Content starts

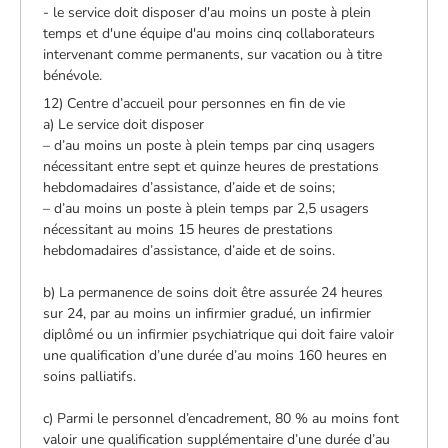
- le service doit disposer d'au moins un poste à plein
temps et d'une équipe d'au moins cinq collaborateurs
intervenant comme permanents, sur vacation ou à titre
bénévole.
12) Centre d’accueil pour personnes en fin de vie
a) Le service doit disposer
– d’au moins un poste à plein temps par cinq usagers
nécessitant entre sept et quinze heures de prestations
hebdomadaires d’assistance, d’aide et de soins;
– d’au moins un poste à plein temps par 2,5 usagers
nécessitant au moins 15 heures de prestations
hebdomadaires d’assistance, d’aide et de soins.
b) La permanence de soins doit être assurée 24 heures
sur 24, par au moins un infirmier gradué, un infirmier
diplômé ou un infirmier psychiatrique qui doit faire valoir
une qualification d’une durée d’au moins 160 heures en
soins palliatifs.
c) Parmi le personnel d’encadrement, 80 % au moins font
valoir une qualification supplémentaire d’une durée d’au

Content ends
Content starts

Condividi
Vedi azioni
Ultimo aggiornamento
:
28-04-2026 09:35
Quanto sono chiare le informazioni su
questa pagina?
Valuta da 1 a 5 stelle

Content ends

* **Work item**
Look back at the entries above. Retype the line with "- le service", the line with "valoir une qualification", and all lines in between.

* **Result below**
- le service doit disposer d'au moins un poste à plein
temps et d'une équipe d'au moins cinq collaborateurs
intervenant comme permanents, sur vacation ou à titre
bénévole.
12) Centre d’accueil pour personnes en fin de vie
a) Le service doit disposer
– d’au moins un poste à plein temps par cinq usagers
nécessitant entre sept et quinze heures de prestations
hebdomadaires d’assistance, d’aide et de soins;
– d’au moins un poste à plein temps par 2,5 usagers
nécessitant au moins 15 heures de prestations
hebdomadaires d’assistance, d’aide et de soins.
b) La permanence de soins doit être assurée 24 heures
sur 24, par au moins un infirmier gradué, un infirmier
diplômé ou un infirmier psychiatrique qui doit faire valoir
une qualification d’une durée d’au moins 160 heures en
soins palliatifs.
c) Parmi le personnel d’encadrement, 80 % au moins font
valoir une qualification supplémentaire d’une durée d’au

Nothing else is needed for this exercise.